Observador.. (Economista)

Quando esta se mistura com o exercício da lei, complica.
Se é para punir crimes imprescritíveis, terrorismo é crime contra a humanidade e também imprescritível.
Se quer dobrar algumas instituições, dando recado de "quem é o mais forte" (fica sempre parecendo um desejo de mostrar quem pode mais, endereçado ao Exército) , fragilizando-as e dizendo que se está em busca de Justiça.
Se a Corte Suprema diz que a Lei da Anistia é Constitucional, o que se pretende com tal revisão? Qual a legalidade deste ato claramente político?
Acho que pessoas que gostam de política, não deveriam usar de subterfúgios para exercê-la.Se candidatem, sejam eleitos e tentem mudar as leis de acordo com as regras vigentes.
Mas....em Bruzundanga....não se cansam de esticar a corda.Um dia ela arrebenta e todos pagamos o preço.

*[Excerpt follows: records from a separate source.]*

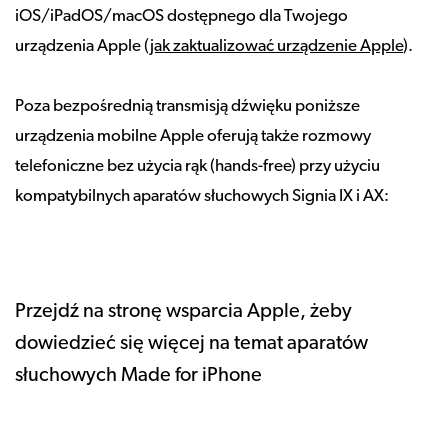
iOS/iPadOS/macOS dostępnego dla Twojego
urządzenia Apple (
jak zaktualizować urządzenie Apple
).
Poza bezpośrednią transmisją dźwięku poniższe
urządzenia mobilne Apple oferują także rozmowy
telefoniczne bez użycia rąk (hands-free) przy użyciu
kompatybilnych aparatów słuchowych Signia IX i AX:
Przejdź na stronę wsparcia Apple, żeby
dowiedzieć się więcej na temat aparatów
słuchowych Made for iPhone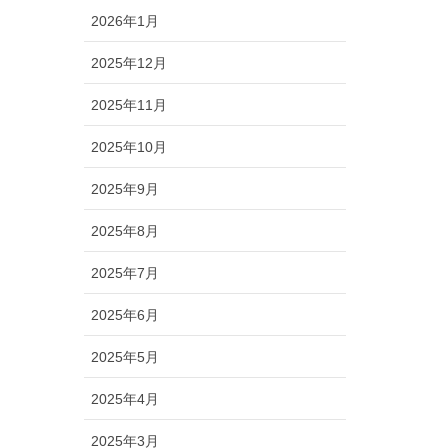
2026年1月
2025年12月
2025年11月
2025年10月
2025年9月
2025年8月
2025年7月
2025年6月
2025年5月
2025年4月
2025年3月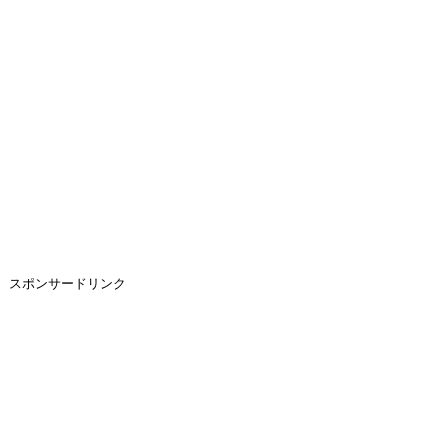
スポンサードリンク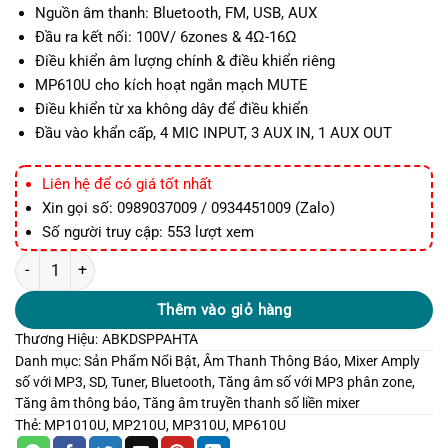
Nguồn âm thanh: Bluetooth, FM, USB, AUX
Đầu ra kết nối: 100V/ 6zones & 4Ω-16Ω
Điều khiển âm lượng chính & điều khiển riêng
MP610U cho kích hoạt ngắn mạch MUTE
Điều khiển từ xa không dây để điều khiển
Đầu vào khẩn cấp, 4 MIC INPUT, 3 AUX IN, 1 AUX OUT
Liên hệ để có giá tốt nhất
Xin gọi số: 0989037009 / 0934451009 (Zalo)
Số người truy cập: 553 lượt xem
MP610U 6 Zones Amply mixer số với Bluetooth, FM, USB số lượng
Thêm vào giỏ hàng
Thương Hiệu:
ABK
DSPPA
HTA
Danh mục:
Sản Phẩm Nổi Bật
,
Âm Thanh Thông Báo
,
Mixer Amply
số với MP3, SD, Tuner, Bluetooth
,
Tăng âm số với MP3 phân zone
,
Tăng âm thông báo
,
Tăng âm truyền thanh số liền mixer
Thẻ:
MP1010U
,
MP210U
,
MP310U
,
MP610U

P.S. Sempre lamento ver como existem setores da sociedade que se referem ao povo com desdém e pouco caso. "Massas ignorantes" ou "Público mediano" ....enfim
Se as massas são ignorantes ou o público é mediano não sei. Só sei que os responsáveis por isso se acham sábios.E não são.Cavam a indigência eterna do país, com este desprezo que tem com um povo que dizem se importar mas claramente desdenham.

Missão constitucional

Gelson de Oliveira (Servidor)

É evidente que o Chefe do Ministério Público Federal não está em busca de popularidade quando milita em prol da justiça, exigindo que os crimes de tortura e desaparecimento forçado de pessoas, que constituem crimes contra a humanidade, sejam exemplarmente punidos, sejam quem forem os seus autores. Não se trata de nenhuma campanha político-eleitoral em busca de votos. Trata-se de missão constitucional do Ministério Público, conforme o disposto no artigo 127 da Constituição. A punição desses tipos de crimes é condição essencial do Estado Democrático de Direito, para que a cultura do abuso de autoridade, do desproporcional uso da força e da certeza da impunidade tenham a resposta que merecem do direito e da justiça. O Ministério Público Federal está apenas cumprindo com a obrigação.

Em busca de popularidade

Marcos Alves Pintar (Advogado Autônomo - Previdenciária)

Juridicamente a única saída para responsabilizar os criminosos da ditadura é declarando como inválida a patética Lei da Anistia. Na medida em que se considera que essa lei é válida o direito penal NÃO PODE aceitar uma nova lei que venha excluir os efeitos da norma benéfica aos réus. Creio que o Ministério Público Federal e a Associação dos Magistrados tenta, na verdade, buscar popularidade batendo em uma tecla de uma nota só que jamais produzirá qualquer resultado. Eles sabem que absolutamente ninguém será condenado se a Lei da Anistia for revisada, mas é politicamente correto dada a ignorância das massas empunhar a bandeira.